**HOW TO COMPLETE THIS TASK**
Return, exactly and in full, the lines of the records below starting at the one with "Jeffreys, J." and ending at the one with "helped shape its growth.", and no other lines.

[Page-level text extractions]
+===+
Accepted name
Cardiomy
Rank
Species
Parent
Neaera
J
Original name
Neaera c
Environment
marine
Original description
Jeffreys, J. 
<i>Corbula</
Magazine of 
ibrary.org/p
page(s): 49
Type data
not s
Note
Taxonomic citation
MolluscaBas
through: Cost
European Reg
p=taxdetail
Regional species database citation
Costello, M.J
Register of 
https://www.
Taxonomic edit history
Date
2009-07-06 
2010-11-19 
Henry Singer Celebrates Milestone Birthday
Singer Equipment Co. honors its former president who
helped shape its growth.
+===+
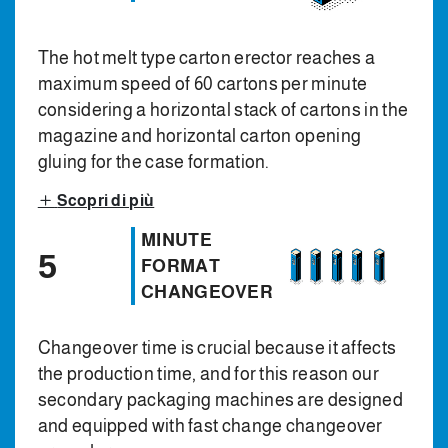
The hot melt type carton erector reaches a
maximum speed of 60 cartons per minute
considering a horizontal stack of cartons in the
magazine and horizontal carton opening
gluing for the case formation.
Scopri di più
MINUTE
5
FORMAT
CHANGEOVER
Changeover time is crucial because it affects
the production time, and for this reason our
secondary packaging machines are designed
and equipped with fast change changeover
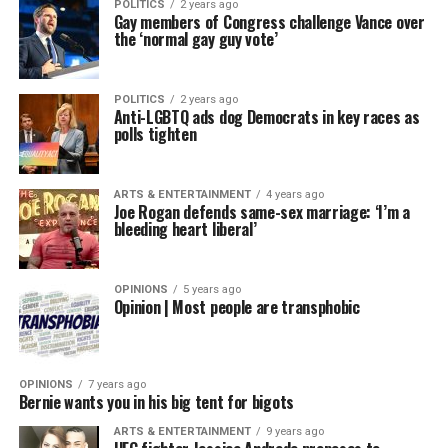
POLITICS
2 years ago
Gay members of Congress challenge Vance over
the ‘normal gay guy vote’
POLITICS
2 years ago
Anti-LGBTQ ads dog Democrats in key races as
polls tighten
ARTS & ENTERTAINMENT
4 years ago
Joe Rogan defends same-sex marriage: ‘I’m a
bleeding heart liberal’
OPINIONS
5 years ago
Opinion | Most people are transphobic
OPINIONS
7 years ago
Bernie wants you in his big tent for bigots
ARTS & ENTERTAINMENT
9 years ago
+===+
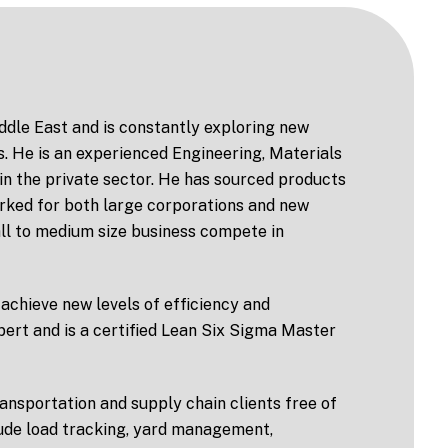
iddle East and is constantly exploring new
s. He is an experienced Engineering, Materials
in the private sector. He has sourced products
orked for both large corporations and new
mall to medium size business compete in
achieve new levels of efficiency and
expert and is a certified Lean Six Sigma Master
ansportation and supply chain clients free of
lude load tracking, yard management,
+===+
**RESPONSE TO THIS EXERCISE**
Jeffreys, J. 
<i>Corbula</
Magazine of 
ibrary.org/p
page(s): 49
Type data
not s
Note
Taxonomic citation
MolluscaBas
through: Cost
European Reg
p=taxdetail
Regional species database citation
Costello, M.J
Register of 
https://www.
Taxonomic edit history
Date
2009-07-06 
2010-11-19 
Henry Singer Celebrates Milestone Birthday
Singer Equipment Co. honors its former president who
helped shape its growth.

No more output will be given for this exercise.